La Nation Bénin...

La cour d’assises de la cour d’appel d’Abomey a connu du cinquième dossier inscrit au rôle de sa première session, vendredi 18 mai dernier. Il s’agit d’une affaire de meurtre commis par Catherine Sambiéni sur sa coépouse Elisabeth Sabi. La cour condamne l’accusée à 10 ans de travaux forcés.
C’est avec les larmes aux yeux que Cathérine Sambiéni, 36 ans, accueille le verdict de la cour qui a statué sur son affaire. Elle écope de dix ans de travaux forcés pour avoir tué avec un coutelas de cuisine sa coépouse Elisabeth à la suite d’une bagarre anodine qui s’est produite en mai 2012. Elle avait un bébé de 4 mois quand le drame se produisait. Elle est en détention depuis 2012 avec son bébé Moussa âgé aujourd’hui d’un peu moins de 7 ans. Un enfant qui a grandi en prison sur les bras de sa mère. Et qui y passera certainement quatre années encore. Triste sort qu’est celui de cet enfant qui subit le destin de sa mère. Triste réalité, car le droit ne s’accommode pas de la compassion : dura lex sed lex.

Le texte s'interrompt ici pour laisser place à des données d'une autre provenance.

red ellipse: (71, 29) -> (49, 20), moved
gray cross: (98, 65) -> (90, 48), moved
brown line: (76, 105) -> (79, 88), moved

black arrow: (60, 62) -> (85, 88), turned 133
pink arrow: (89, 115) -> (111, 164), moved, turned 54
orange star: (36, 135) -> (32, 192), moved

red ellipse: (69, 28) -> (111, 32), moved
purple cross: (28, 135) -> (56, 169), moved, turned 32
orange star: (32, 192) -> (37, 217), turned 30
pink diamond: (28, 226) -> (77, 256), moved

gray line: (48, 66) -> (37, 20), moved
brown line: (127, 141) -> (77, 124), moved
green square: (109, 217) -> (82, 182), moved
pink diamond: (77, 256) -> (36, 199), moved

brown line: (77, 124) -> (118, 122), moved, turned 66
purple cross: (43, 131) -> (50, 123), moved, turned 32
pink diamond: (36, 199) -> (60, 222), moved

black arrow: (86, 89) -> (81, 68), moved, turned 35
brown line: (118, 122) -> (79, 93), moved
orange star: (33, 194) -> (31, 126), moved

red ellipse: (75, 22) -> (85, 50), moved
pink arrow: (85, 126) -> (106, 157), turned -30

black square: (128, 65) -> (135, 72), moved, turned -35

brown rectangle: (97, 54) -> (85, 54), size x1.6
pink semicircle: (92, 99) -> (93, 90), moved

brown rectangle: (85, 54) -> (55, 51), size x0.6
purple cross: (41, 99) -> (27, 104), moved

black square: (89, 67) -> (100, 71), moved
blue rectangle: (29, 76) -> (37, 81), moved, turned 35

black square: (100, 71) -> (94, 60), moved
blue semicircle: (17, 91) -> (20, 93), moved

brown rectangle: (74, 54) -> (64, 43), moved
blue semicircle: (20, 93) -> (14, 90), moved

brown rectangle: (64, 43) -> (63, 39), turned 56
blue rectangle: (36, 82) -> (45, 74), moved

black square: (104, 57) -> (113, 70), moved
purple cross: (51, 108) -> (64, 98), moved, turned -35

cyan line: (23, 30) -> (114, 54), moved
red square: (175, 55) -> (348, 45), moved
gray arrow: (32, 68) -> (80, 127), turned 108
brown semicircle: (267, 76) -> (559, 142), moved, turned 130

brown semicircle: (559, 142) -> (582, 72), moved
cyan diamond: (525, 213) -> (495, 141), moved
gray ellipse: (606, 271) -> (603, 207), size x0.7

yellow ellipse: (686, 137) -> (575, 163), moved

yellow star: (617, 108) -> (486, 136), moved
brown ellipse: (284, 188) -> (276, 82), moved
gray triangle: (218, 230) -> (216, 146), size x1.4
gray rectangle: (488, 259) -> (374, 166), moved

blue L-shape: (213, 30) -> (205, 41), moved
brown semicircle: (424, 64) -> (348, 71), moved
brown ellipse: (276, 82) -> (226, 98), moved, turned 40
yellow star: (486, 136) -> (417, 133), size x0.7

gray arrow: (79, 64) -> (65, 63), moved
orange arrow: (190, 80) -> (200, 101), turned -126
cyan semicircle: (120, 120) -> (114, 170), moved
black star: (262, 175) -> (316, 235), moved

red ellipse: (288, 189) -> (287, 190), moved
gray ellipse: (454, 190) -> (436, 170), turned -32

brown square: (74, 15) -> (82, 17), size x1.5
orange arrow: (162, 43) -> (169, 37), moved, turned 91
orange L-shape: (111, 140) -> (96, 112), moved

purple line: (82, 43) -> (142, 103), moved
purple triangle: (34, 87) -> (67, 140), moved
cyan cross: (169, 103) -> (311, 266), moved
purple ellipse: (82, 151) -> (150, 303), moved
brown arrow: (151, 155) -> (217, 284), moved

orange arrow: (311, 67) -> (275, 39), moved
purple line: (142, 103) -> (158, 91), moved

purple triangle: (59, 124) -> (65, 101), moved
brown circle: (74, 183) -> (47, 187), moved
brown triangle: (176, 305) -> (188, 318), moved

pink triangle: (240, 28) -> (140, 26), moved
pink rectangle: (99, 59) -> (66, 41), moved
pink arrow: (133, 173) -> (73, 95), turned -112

Tout part du gaspillage du gari
Debout à la barre, Catherine, corpulence bien frêle, est visiblement bien loin d’être un personnage digne d’un crime. On ne la croirait pas capable de tuer un cafard. Et pourtant, c’est bien elle qui a tué sa coépouse avec un coutelas, il y a six ans. En comparaissant devant la cour, vendredi dernier, Catherine est revenue sur les circonstances du drame. En répondant aux questions de la cour sur les mobiles et conditions du déroulement de la dramatique scène. En effet, tout semblait parfait, ce 8 mai 2012 dans le ménage d’Emile Kouagou, 38 ans, à Idadjo dans la commune de Ouèssè. Celui-ci avec ses quatre épouses. Catherine est la seconde et Elisabeth, la troisième. Pour le repas de famille de la soirée, Catherine a la charge de la pâte et Elisabeth prépare la sauce. En voulant servir la pâte dans les assiettes, Catherine constate qu’un bol traînait avec un résidu de gari (farine de manioc). Aussitôt, elle interpelle Elisabeth, la troisième épouse, sur le gaspillage alimentaire. Une dispute éclate entre les deux coépouses qui, ivres de colère, en viennent aux mains. Des coups de griffes dans tous les sens et des cris stridents qui s’emparent de ce foyer polygamique que tout le monde croyait heureux.
Non satisfaite de ses performances au cours de ce challenge entre les deux, Catherine reconnaît s’être momentanément détachée d’Elisabeth pour aller chercher un coutelas à la cuisine. « En réalité, je voulais juste l’effrayer ou la blesser », confie-t-elle. Pourtant, c’est bien ce coup de couteau qui sera mortel pour la coépouse Elisabeth. La cour veut savoir pourquoi, aller chercher un couteau si l’adversaire a les mains nues ? Y avait-il une querelle entre les deux ? « Non ! » répond l’accusée qui reconnaît qu’il n’y avait jamais eu de dispute entre elles.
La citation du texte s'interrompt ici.